For country music legend Charley Pride, the death of longtime friend Muhammad Ali is a deeply felt blow. The 82-year-old was in Louisville Friday, June 10th, for the funeral.
In an interview with the Dallas Observer, earlier in the week, he said: “I’m seeing a friend of mine soon, and I love him; they’re fixin’ to have his funeral pretty quick here — Mr. Muhammad Ali,” Pride says.
As a pioneering African American in the country music world, Pride formed alliances and friendship with the boxer, who he felt was enduring a similar ordeal. “I remember what he had to go through.
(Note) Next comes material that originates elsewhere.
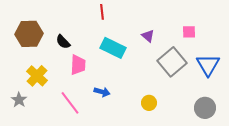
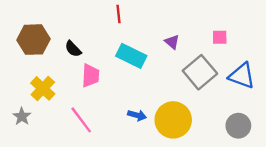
blue triangle: (208, 65) -> (242, 76), turned -40
blue arrow: (102, 92) -> (137, 115), moved
yellow circle: (149, 103) -> (173, 120), size x2.0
I never got bitter and I don’t think he ever got bitter,” Pride says. “He just used his talent and his heart and his wit.”
The song earned him a Grammy nomination in 1967, the same year Pride became the first African American to perform at the Grand Ole Opry since harmonica player DeFord Bailey, who had been an Opry regular from 1925 to 1941. (Bailey, Pride and Darius Rucker are the only three African American members of the Opry.)
Pride says he admired Ali’s character to speak out despite the consequences. “He was not going to stay quiet about race and civil rights. That’s who he was,” he says. “He was a great man and a good friend. Some people objected to him at times, but overall, in the end, I think the whole world loved him.”